While we were passing a village outside of Jing Cheng, Shi Xiang pointed at
some mounds in a field to the west. "Those are graves," he said. "Zhou
graves. Long ago, one of their ancestors did a good deed that allowed their
family line to persist three generations longer than it would have
otherwise."
I asked Shi Xiang what kind of deed. He said that the ancestor did not
eat a certain piece of meat. He then told me this story, which I now tell
you:
As the Ming dynasty limped toward its conclusion and gave over to the Qing
when the rule of the Manchus took effect, the Hunan and Shandong provinces
were decimated by a drought. This drought withered everything to dust.
As if the drought wasn't bad enough, a vast swarm of locusts next descended
on the provinces.
Many villages died out due to starvation during this time. But a few cursed
villages refused to accept extinction. They ate every animal or insect they
could catch and scoured every twig or stem of anything edible that the
drought and the locusts had not killed off. They even ate the bark and roots
of the trees and bushes. When these things ran out, they moved onto each
other.
Officials, who had previously spent hours debating the inherent goodness of
human nature as put forth by Mencius, or who had enthused about the elegance
of Confucian insights into the cultivation of human emotion, did not try to
stop this. Instead, they joined in, unable to see the sense of rules of
propriety that would see them dead. In this new social order, women and
children from the poorest families were sold by relatives or taken by force.
They were then bound and gagged and sold at street markets as cairen—"meat
vegetables"—an ancient term that occurred in the historical records every
couple of centuries in times of extreme hardship.
This was the state of affairs that met a travelling Zhou ancestor when he
stopped to rest in the restaurant of a small Shandong village and there
ordered a pork dish. At first, the Zhou did not understand what was going
on. Then he gave his order to the cook, and the man told him that the
kitchen was out of meat.
"Give a minute though," said the cook, "and I'll cut you up some fresh meat
myself." He yelled back to the kitchen, "You're taking too long back there.
We have hungry customers. Drag me some pigs out so I can chop off a hoof,
and then you can finish the job at your pace."
That was when the Zhao's world turned upside down. Because, after the cook
spoke, his assistant dragged out two young women from a back room. They were
bound in ropes and gagged.
Before Zhao knew what was going on, the cook grabbed one of the women,
dragged her to a butchering area on the kitchen floor, and hacked off her
arm with a cleaver. Gushing blood from the fresh stump, the woman flopped
and writhed and screamed against her gag. The other customers acted like
nothing unusual was going on, but Zhao rushed forward.
Both women saw him. The one with the severed arm cried for him to kill her.

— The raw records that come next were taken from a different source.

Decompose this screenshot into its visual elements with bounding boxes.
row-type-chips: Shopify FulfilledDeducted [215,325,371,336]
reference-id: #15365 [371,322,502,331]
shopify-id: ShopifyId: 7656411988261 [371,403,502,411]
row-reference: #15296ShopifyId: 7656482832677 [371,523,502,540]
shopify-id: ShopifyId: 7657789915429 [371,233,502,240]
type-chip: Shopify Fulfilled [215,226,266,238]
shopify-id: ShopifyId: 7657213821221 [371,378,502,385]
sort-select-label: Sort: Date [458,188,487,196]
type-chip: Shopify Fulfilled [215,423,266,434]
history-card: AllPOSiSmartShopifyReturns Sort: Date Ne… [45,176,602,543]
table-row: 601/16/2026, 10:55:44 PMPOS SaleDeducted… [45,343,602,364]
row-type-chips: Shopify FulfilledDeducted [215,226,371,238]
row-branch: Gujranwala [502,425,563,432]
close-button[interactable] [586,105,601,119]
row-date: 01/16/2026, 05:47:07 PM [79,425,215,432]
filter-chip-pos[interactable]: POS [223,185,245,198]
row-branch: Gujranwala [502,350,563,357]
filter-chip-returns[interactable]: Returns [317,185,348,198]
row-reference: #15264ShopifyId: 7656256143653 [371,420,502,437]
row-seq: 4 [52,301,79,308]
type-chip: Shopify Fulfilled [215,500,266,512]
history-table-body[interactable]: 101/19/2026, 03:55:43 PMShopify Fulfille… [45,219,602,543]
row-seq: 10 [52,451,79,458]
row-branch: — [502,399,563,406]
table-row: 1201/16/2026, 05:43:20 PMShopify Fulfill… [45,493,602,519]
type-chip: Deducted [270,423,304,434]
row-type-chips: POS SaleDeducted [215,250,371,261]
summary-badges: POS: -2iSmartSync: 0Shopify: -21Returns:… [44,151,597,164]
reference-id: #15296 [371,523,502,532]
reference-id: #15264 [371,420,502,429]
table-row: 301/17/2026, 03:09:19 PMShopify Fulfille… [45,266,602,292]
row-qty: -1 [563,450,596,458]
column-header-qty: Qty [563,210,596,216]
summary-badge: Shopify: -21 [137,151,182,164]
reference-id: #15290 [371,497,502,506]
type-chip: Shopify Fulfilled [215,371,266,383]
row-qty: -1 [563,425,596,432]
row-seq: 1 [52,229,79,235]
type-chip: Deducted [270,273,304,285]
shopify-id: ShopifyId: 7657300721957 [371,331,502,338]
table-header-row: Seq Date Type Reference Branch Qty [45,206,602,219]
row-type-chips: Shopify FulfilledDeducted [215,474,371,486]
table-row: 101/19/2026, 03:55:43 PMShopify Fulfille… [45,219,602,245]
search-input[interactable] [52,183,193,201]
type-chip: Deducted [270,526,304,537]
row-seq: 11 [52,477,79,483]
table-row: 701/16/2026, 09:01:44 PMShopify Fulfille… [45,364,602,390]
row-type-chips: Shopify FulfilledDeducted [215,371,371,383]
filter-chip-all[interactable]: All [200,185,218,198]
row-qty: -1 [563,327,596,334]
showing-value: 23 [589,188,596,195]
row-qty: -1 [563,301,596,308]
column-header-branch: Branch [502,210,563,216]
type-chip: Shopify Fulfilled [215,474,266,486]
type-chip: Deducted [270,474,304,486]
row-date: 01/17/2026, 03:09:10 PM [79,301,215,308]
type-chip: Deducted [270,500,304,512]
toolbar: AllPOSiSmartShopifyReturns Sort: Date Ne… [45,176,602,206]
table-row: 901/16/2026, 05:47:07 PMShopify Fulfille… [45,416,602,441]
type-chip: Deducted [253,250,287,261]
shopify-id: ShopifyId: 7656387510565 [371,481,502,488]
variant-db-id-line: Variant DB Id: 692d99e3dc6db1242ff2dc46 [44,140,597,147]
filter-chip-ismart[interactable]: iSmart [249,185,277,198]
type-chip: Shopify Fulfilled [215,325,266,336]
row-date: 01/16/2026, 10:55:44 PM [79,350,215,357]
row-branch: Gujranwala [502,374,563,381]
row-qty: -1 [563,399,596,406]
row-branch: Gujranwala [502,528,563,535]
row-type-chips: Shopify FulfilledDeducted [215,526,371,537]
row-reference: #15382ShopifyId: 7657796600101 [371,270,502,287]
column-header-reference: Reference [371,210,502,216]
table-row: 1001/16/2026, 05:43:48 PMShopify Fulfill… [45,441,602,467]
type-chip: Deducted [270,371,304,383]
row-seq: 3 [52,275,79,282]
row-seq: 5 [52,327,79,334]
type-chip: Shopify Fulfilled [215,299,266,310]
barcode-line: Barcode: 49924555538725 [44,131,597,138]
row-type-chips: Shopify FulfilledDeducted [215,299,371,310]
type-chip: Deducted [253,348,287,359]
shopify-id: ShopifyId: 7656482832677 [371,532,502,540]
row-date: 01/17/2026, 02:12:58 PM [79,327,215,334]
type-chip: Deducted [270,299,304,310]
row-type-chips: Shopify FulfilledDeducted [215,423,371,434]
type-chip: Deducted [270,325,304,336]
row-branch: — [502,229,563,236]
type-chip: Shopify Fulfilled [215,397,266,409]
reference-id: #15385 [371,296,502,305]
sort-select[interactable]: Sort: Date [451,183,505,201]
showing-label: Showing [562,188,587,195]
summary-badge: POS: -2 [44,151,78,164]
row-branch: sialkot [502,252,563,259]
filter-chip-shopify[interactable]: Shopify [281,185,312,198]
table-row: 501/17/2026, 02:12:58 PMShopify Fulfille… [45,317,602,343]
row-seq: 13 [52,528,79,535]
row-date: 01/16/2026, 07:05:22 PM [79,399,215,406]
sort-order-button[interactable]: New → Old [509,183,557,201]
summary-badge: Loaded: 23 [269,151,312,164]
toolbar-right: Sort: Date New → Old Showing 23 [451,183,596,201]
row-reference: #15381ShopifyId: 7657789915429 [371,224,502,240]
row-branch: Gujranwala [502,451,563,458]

The other woman, trembling pitifully with a face drained of all human color,
started screaming against her gag too—but her plea was to be saved. Waving
money around to buy their freedom, Zhou yelled at the cook to stop cutting
and sell him the women's freedom. After he saw how much money the Zhou was
offering, the cook agreed.
The first woman had lost too much blood to have a chance at any kind of
freedom but the kind she was begging for. So, Zhao plunged a knife into her
heart. As for the second woman, she remained by his side as they travelled
away from the village. Later, she became his concubine and bore a son. It
was this son that allowed the Zhou's line to continue three generations
longer than it would have otherwise.
When the midwife wiped the afterbirth from their son, the Zhou and the woman
saw that the boy was marked by a bright red line—a birthmark that looked
like a cut. It ran from the edge of the baby's armpit and around his
shoulder blade—so that it looked exactly like the wound the other woman had
sustained. This shows how deeply we are marked not only by the previous
lives we've lived, but also by those we've encountered during those previous
lives. This is a deeply mysterious thing. It demonstrates that the lines
that we draw between ourselves and others are far hazier than we suppose.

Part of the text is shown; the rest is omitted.